** EXERCISE GOAL **
Every line below from the one with "How To Submit An Item (143, 1896)" through the one with "Blog (201, 19)" is to be repeated exactly, with no picture among them.

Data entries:
######

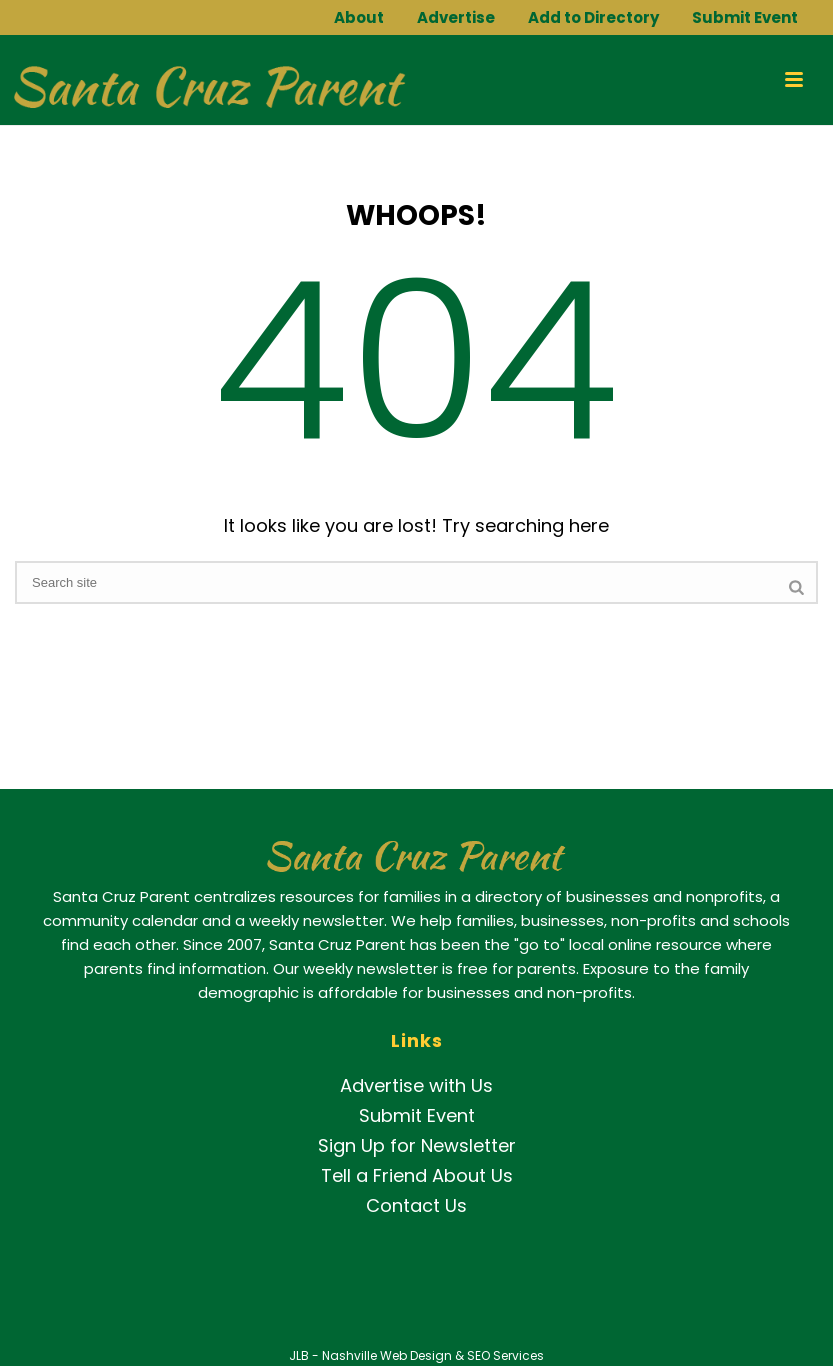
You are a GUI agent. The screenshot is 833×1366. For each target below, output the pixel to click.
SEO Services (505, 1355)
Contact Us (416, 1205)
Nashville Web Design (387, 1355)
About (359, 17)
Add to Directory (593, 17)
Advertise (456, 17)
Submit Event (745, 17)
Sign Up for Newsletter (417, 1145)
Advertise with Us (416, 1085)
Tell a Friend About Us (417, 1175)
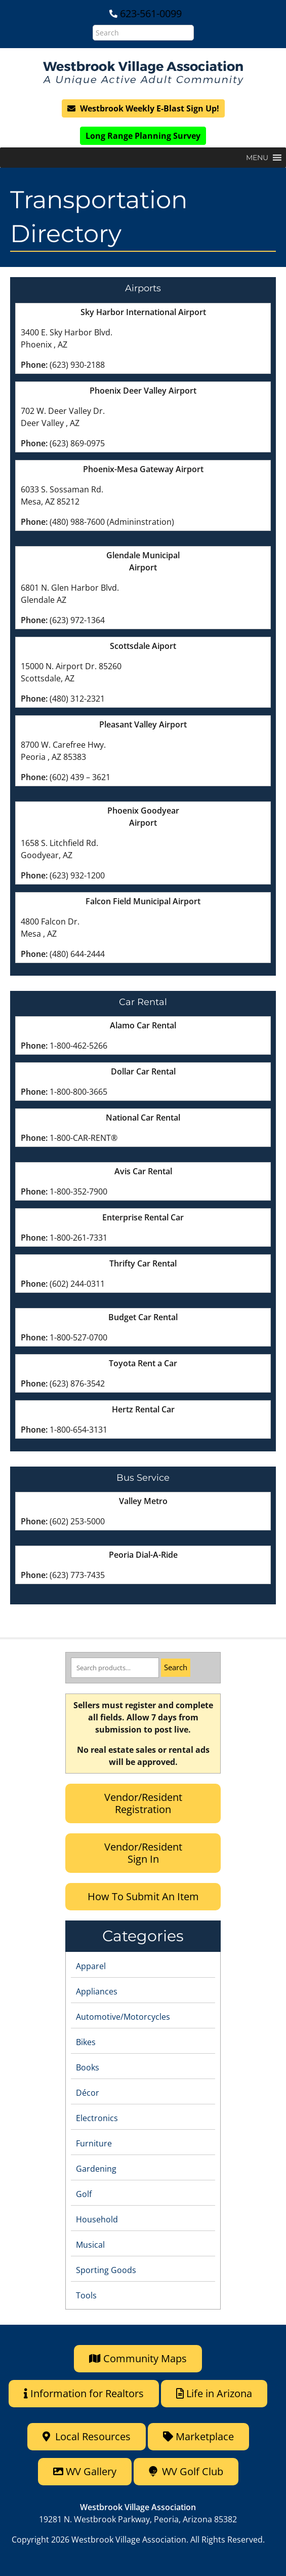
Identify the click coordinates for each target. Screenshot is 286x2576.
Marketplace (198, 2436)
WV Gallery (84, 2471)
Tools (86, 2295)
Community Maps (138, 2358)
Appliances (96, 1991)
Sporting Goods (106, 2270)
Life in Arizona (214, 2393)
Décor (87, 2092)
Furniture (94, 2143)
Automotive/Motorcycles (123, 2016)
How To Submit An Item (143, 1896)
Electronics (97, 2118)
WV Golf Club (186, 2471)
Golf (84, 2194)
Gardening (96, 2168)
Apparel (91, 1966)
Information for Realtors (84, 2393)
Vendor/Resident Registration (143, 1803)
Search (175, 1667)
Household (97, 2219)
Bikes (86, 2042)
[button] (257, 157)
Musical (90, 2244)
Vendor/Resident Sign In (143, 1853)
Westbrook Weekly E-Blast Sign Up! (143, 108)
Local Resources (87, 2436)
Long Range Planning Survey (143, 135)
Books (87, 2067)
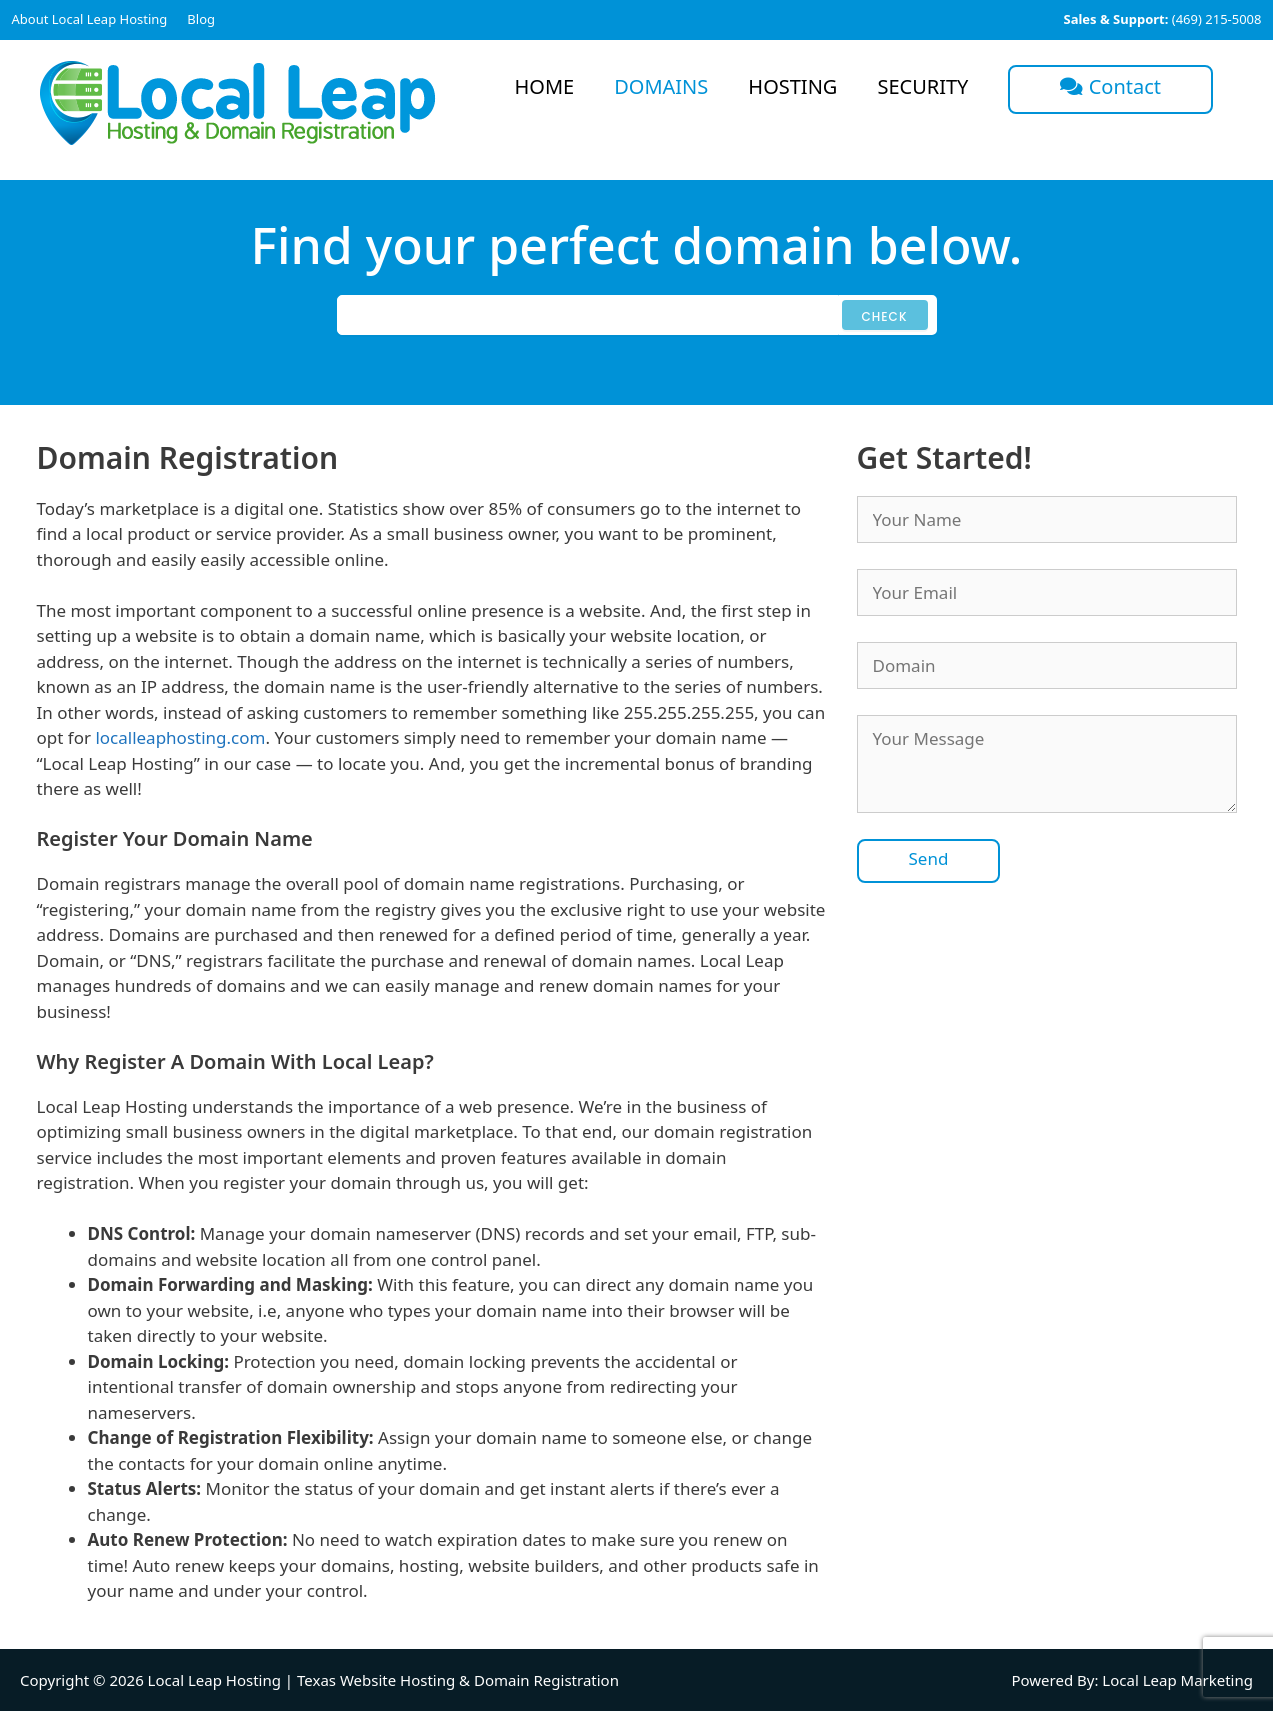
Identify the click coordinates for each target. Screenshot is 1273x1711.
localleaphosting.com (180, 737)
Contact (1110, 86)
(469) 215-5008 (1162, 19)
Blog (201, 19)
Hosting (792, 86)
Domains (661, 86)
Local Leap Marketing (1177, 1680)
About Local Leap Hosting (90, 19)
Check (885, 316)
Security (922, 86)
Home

######

** ANSWER SPACE **
How To Submit An Item (143, 1896)
Electronics (97, 2118)
WV Golf Club (186, 2471)
Golf (84, 2194)
Gardening (96, 2168)
Apparel (91, 1966)
Information for Realtors (84, 2393)
Vendor/Resident Registration (143, 1803)
Search (175, 1667)
Household (97, 2219)
Bikes (86, 2042)
[button] (257, 157)
Musical (90, 2244)
Vendor/Resident Sign In (143, 1853)
Westbrook Weekly E-Blast Sign Up! (143, 108)
Local Resources (87, 2436)
Long Range Planning Survey (143, 135)
Books (87, 2067)
Identify the click coordinates for each target. Screenshot is 1273x1711.
localleaphosting.com (180, 737)
Contact (1110, 86)
(469) 215-5008 (1162, 19)
Blog (201, 19)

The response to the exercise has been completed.